** Opening Data to examine block **

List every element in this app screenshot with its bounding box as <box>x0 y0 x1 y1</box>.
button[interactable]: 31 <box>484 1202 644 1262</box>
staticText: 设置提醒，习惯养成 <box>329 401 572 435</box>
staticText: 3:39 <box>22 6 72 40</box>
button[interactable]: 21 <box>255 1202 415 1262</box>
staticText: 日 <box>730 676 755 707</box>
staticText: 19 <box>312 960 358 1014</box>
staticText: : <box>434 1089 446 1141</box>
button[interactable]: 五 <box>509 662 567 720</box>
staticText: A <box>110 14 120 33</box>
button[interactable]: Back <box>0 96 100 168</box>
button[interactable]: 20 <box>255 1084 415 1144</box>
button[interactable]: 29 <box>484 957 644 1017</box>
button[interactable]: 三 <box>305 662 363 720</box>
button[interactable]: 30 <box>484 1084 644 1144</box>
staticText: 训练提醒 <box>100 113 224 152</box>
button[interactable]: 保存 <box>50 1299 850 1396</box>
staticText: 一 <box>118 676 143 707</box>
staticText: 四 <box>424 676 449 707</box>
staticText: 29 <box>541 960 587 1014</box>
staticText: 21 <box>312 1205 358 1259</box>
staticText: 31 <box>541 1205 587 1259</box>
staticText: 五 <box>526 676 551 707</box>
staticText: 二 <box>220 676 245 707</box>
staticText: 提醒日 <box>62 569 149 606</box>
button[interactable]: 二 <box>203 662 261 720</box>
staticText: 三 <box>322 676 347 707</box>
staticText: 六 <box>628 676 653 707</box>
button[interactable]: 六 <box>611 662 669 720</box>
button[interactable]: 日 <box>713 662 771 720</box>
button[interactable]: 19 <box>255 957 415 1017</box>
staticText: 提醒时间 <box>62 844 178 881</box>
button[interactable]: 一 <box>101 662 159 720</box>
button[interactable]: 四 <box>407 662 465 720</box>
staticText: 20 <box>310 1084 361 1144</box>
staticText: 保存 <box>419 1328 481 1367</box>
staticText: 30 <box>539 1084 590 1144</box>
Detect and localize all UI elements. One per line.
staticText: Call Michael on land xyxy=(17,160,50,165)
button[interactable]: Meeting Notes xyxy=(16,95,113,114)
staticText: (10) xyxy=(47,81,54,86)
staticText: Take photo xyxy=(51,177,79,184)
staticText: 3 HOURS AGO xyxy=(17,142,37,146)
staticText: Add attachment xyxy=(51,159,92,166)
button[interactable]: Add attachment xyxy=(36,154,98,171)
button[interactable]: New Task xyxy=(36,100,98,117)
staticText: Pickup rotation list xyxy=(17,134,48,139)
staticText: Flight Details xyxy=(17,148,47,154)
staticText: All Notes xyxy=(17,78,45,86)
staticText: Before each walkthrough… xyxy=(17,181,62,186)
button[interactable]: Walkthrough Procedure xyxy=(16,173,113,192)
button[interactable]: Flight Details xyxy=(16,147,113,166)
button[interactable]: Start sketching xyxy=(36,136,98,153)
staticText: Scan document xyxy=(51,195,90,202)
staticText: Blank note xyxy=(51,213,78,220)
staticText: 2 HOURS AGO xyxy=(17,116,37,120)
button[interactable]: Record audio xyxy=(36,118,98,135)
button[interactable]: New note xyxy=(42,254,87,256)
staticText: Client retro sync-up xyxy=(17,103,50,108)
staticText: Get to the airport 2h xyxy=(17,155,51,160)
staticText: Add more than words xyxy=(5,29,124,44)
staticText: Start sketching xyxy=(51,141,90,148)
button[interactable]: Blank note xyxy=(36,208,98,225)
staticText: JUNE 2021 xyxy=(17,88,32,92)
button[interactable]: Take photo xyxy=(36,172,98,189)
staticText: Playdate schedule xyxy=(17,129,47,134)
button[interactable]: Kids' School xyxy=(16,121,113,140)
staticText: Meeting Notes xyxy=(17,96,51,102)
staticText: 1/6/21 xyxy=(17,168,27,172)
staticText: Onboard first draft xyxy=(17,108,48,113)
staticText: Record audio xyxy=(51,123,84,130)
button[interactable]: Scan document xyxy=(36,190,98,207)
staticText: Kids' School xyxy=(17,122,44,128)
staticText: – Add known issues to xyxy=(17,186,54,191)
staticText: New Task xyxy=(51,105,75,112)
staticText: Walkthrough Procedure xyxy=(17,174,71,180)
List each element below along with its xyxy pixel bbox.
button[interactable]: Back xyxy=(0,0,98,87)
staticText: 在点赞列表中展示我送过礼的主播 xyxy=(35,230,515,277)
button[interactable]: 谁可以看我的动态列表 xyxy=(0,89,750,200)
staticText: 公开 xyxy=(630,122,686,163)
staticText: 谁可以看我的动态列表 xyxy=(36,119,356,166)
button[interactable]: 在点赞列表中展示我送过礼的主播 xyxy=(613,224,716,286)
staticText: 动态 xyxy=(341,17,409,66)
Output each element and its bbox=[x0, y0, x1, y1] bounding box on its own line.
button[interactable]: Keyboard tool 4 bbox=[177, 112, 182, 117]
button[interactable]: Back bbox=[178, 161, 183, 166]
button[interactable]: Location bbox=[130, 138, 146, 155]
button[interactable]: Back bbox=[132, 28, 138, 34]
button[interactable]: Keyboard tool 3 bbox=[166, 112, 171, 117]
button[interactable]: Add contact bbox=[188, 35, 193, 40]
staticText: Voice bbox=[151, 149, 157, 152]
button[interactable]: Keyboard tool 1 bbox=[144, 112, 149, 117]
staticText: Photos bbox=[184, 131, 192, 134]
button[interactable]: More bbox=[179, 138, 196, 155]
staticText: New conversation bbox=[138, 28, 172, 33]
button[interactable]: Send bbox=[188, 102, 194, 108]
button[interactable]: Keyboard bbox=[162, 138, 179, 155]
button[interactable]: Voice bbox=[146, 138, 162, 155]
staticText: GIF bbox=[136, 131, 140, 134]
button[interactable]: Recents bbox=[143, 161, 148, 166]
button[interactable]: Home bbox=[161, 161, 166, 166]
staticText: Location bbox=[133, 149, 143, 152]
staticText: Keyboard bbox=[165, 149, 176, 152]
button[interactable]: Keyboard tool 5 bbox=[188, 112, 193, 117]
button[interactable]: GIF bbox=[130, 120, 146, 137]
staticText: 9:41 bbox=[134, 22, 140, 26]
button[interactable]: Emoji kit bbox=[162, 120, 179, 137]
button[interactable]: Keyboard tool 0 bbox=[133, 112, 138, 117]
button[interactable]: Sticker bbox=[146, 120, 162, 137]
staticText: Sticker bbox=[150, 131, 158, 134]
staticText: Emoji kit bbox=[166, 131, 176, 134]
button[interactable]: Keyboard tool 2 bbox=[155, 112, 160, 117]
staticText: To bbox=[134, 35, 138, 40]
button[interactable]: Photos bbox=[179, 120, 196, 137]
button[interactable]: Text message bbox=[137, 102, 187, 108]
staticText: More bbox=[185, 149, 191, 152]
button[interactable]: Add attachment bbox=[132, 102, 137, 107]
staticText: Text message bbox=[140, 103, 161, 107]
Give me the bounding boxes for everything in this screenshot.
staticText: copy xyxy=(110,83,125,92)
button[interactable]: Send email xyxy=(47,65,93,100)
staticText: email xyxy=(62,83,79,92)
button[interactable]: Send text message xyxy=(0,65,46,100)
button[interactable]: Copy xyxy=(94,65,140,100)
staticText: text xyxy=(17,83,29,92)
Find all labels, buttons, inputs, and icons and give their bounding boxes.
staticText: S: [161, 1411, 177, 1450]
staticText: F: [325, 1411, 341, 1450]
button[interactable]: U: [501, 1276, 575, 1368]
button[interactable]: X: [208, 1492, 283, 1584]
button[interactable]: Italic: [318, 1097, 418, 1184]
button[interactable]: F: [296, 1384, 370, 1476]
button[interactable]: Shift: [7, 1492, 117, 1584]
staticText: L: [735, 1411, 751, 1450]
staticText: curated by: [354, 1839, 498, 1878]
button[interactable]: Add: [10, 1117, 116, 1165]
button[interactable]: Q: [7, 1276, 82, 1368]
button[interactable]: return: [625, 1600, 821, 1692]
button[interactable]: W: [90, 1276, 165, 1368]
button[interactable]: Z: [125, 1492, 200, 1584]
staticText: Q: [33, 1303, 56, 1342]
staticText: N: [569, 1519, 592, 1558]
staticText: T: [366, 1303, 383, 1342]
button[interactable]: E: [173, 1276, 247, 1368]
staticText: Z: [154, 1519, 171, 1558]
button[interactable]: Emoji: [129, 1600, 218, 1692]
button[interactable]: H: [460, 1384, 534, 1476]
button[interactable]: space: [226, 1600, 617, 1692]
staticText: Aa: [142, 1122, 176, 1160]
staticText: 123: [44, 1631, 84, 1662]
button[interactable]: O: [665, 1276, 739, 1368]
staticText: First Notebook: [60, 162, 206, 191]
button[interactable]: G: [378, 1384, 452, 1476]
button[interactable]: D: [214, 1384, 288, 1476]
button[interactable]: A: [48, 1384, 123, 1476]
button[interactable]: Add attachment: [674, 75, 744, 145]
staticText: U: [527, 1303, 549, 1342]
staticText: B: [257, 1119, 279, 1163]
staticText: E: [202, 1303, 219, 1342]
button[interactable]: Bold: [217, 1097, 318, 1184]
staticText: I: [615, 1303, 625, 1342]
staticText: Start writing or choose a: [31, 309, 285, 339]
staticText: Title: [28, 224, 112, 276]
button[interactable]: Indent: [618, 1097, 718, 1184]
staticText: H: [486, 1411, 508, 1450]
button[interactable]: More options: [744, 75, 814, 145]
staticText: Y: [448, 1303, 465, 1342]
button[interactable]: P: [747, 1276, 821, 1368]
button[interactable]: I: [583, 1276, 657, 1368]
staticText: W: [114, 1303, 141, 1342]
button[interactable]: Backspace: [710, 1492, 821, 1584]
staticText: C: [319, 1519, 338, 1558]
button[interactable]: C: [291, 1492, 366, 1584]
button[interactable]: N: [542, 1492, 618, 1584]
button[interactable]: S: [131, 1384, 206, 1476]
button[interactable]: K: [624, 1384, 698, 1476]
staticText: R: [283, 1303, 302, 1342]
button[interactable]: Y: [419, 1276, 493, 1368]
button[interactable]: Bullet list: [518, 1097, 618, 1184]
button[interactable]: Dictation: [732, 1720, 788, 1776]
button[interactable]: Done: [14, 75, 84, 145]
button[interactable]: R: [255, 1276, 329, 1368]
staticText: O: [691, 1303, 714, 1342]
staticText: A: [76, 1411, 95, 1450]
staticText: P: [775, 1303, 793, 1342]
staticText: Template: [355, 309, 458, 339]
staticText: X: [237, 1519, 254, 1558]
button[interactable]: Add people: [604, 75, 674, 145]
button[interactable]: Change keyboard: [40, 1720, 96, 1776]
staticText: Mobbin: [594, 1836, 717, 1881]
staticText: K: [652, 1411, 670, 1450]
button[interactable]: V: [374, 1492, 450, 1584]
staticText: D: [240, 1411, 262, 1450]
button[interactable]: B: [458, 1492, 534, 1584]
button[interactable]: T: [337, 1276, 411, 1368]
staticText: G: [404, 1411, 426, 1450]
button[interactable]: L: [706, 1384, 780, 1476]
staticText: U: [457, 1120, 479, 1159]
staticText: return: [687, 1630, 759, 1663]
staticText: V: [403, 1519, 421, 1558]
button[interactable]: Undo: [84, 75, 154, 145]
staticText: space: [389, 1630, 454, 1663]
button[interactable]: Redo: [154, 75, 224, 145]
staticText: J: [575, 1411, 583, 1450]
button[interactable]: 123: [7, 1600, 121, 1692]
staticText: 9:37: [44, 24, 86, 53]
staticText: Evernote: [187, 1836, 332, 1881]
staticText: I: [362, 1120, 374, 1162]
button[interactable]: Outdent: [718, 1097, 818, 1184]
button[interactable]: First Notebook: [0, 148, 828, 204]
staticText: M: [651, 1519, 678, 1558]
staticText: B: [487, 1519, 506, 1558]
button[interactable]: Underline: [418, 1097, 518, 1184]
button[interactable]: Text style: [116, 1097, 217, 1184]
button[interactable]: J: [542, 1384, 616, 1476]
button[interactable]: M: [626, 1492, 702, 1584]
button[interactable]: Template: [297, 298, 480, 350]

** Closing Data to examine block **

Task: What is the number of lines in the records that include the word "Voice"? Answer with that number only.

Reply to the task: 2